_Exercise objective_: Lines below that include the word "meccanica" should each be copied.

------------------------------------------------

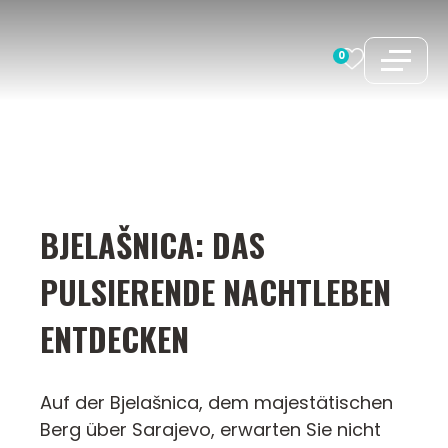
Zum
Inhalt
0
springen
BJELAŠNICA: DAS
PULSIERENDE NACHTLEBEN
ENTDECKEN
Auf der Bjelašnica, dem majestätischen
Berg über Sarajevo, erwarten Sie nicht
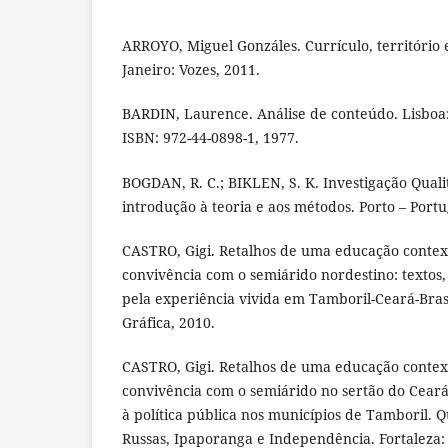
ARROYO, Miguel Gonzáles. Currículo, território 
Janeiro: Vozes, 2011.
BARDIN, Laurence. Análise de conteúdo. Lisboa: 
ISBN: 972-44-0898-1, 1977.
BOGDAN, R. C.; BIKLEN, S. K. Investigação Qual
introdução à teoria e aos métodos. Porto – Portu
CASTRO, Gigi. Retalhos de uma educação contex
convivência com o semiárido nordestino: textos,
pela experiência vivida em Tamboril-Ceará-Brasi
Gráfica, 2010.
CASTRO, Gigi. Retalhos de uma educação contex
convivência com o semiárido no sertão do Cear
à política pública nos municípios de Tamboril. Q
Russas, Ipaporanga e Independência. Fortaleza:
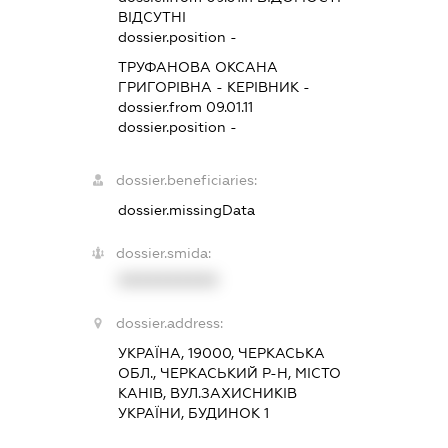
ВІДСУТНІ
dossier.position -
ТРУФАНОВА ОКСАНА
ГРИГОРІВНА
-
КЕРІВНИК
-
dossier.from 09.01.11
dossier.position -
dossier.beneficiaries:
dossier.missingData
dossier.smida:
XXXXXXXXXX
dossier.address:
УКРАЇНА, 19000, ЧЕРКАСЬКА
ОБЛ., ЧЕРКАСЬКИЙ Р-Н, МІСТО
КАНІВ, ВУЛ.ЗАХИСНИКІВ
УКРАЇНИ, БУДИНОК 1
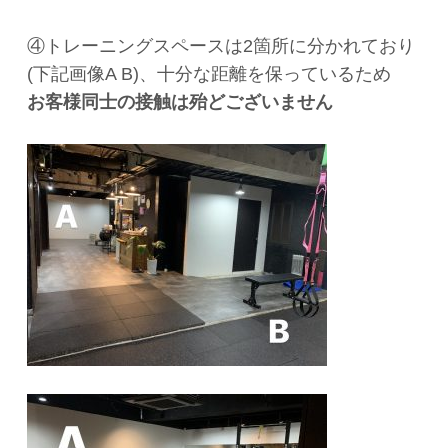
④トレーニングスペースは2箇所に分かれており
(下記画像A B)、十分な距離を保っているため
お客様同士の接触は殆どございません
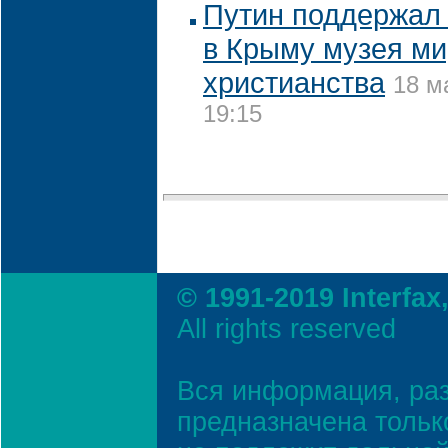
Путин поддержал 
в Крыму музея ми
христианства
18 м
19:15
© 1991-2019 Interfax
All rights reserved
Вся информация, ра
предназначена тольк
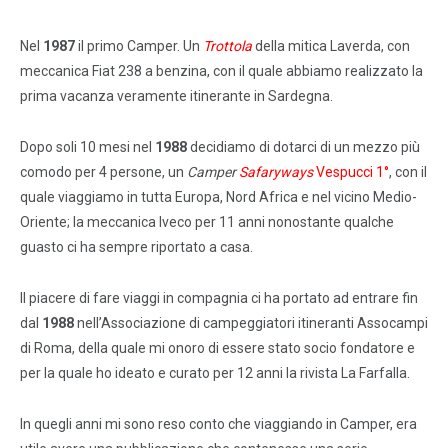
Nel
1987
il primo Camper. Un
Trottola
della mitica Laverda, con
meccanica Fiat 238 a benzina, con il quale abbiamo realizzato la
prima vacanza veramente itinerante in Sardegna.
Dopo soli 10 mesi nel
1988
decidiamo di dotarci di un mezzo più
comodo per 4 persone, un
Camper
Safaryways
Vespucci 1°
, con il
quale viaggiamo in tutta Europa, Nord Africa e nel vicino Medio-
Oriente; la meccanica Iveco per 11 anni nonostante qualche
guasto ci ha sempre riportato a casa.
Il piacere di fare viaggi in compagnia ci ha portato ad entrare fin
dal
1988
nell’Associazione di campeggiatori itineranti Assocampi
di Roma, della quale mi onoro di essere stato socio fondatore e
per la quale ho ideato e curato per 12 anni la rivista La Farfalla.
In quegli anni mi sono reso conto che viaggiando in Camper, era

------------------------------------------------

_Result of the exercise_:
meccanica Fiat 238 a benzina, con il quale abbiamo realizzato la
Oriente; la meccanica Iveco per 11 anni nonostante qualche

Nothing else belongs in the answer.